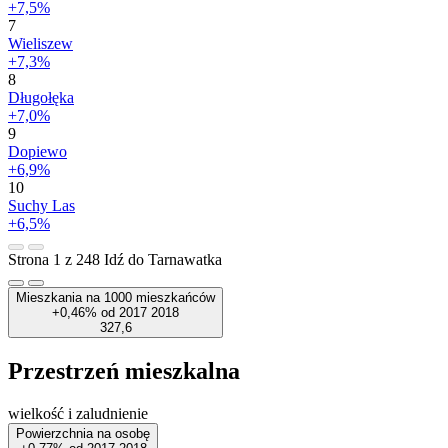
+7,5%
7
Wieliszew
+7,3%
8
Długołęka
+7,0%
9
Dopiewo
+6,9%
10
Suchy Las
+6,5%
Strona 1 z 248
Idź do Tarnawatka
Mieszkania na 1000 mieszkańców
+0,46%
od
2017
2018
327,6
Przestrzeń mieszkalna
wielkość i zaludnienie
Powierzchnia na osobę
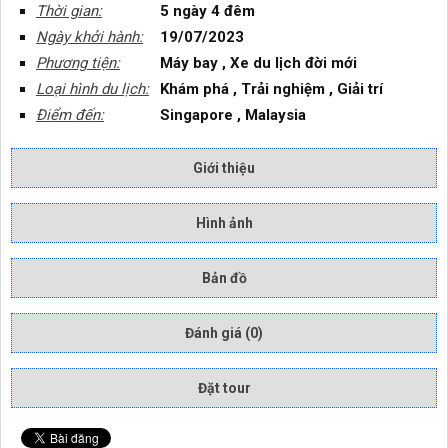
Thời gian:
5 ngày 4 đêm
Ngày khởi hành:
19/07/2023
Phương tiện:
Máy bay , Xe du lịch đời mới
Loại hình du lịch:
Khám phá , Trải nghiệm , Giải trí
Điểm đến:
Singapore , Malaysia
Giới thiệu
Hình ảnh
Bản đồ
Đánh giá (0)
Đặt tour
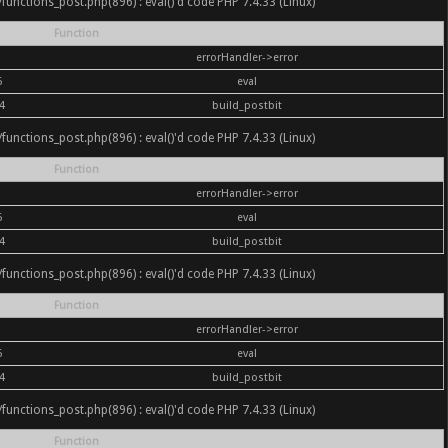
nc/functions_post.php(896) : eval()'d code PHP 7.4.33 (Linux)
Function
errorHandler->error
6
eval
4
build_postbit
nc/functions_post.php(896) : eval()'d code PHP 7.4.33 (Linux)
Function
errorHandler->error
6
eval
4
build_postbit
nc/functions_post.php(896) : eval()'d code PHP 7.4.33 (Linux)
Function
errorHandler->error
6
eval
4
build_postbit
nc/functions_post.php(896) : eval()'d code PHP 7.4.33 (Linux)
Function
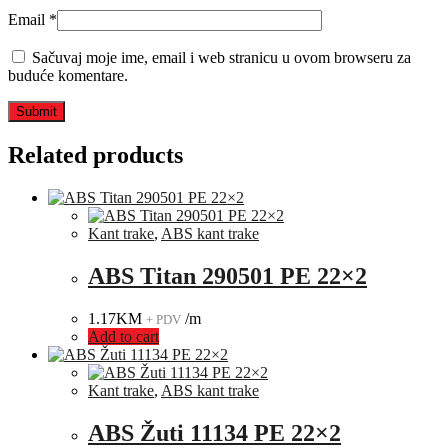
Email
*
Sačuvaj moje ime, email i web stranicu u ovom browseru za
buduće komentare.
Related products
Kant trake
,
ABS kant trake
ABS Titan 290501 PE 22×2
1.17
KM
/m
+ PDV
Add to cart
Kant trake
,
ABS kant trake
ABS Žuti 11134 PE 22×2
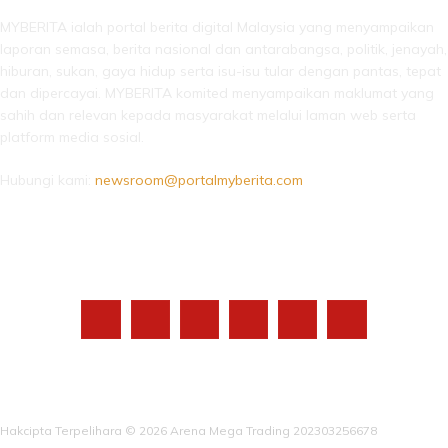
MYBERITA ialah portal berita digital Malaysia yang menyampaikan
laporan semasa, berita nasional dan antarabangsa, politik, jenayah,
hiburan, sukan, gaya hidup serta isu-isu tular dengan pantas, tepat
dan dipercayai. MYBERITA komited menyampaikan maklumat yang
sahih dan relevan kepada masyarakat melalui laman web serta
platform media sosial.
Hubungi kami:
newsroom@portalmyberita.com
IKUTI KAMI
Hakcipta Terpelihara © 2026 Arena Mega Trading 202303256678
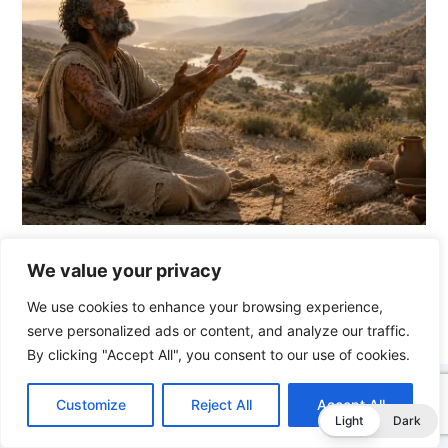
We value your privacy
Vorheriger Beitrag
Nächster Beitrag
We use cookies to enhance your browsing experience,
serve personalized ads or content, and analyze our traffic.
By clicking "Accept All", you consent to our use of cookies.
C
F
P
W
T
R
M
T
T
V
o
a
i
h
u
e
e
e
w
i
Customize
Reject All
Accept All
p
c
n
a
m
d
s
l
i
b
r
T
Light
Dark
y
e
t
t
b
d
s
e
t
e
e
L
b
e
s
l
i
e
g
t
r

• TASK TO CARRY OUT:
Only the text of the entries above is to be given again, exactly, with the pictures left out.

• COMPLETED TASK:
+7,5%
7
Wieliszew
+7,3%
8
Długołęka
+7,0%
9
Dopiewo
+6,9%
10
Suchy Las
+6,5%
Strona 1 z 248
Idź do Tarnawatka
Mieszkania na 1000 mieszkańców
+0,46%
od
2017
2018
327,6
Przestrzeń mieszkalna
wielkość i zaludnienie
Powierzchnia na osobę
Thời gian:
5 ngày 4 đêm
Ngày khởi hành:
19/07/2023
Phương tiện:
Máy bay , Xe du lịch đời mới
Loại hình du lịch:
Khám phá , Trải nghiệm , Giải trí
Điểm đến:
Singapore , Malaysia
Giới thiệu
Hình ảnh
Bản đồ
Đánh giá (0)
Đặt tour
nc/functions_post.php(896) : eval()'d code PHP 7.4.33 (Linux)
Function
errorHandler->error
6
eval
4
build_postbit
nc/functions_post.php(896) : eval()'d code PHP 7.4.33 (Linux)
Function
errorHandler->error
6
eval
4
build_postbit
nc/functions_post.php(896) : eval()'d code PHP 7.4.33 (Linux)
Function
errorHandler->error
6
eval
4
build_postbit
nc/functions_post.php(896) : eval()'d code PHP 7.4.33 (Linux)
Function
Email
*
Sačuvaj moje ime, email i web stranicu u ovom browseru za
buduće komentare.
Related products
Kant trake
,
ABS kant trake
ABS Titan 290501 PE 22×2
1.17
KM
/m
+ PDV
Add to cart
Kant trake
,
ABS kant trake
ABS Žuti 11134 PE 22×2
MYBERITA ialah portal berita digital Malaysia yang menyampaikan
laporan semasa, berita nasional dan antarabangsa, politik, jenayah,
hiburan, sukan, gaya hidup serta isu-isu tular dengan pantas, tepat
dan dipercayai. MYBERITA komited menyampaikan maklumat yang
sahih dan relevan kepada masyarakat melalui laman web serta
platform media sosial.
Hubungi kami:
newsroom@portalmyberita.com
IKUTI KAMI
Hakcipta Terpelihara © 2026 Arena Mega Trading 202303256678
We value your privacy
Vorheriger Beitrag
Nächster Beitrag
We use cookies to enhance your browsing experience,
serve personalized ads or content, and analyze our traffic.
By clicking "Accept All", you consent to our use of cookies.
C
F
P
W
T
R
M
T
T
V
o
a
i
h
u
e
e
e
w
i
Customize
Reject All
Accept All
p
c
n
a
m
d
s
l
i
b
r
T
Light
Dark
y
e
t
t
b
d
s
e
t
e
e
L
b
e
s
l
i
e
g
t
r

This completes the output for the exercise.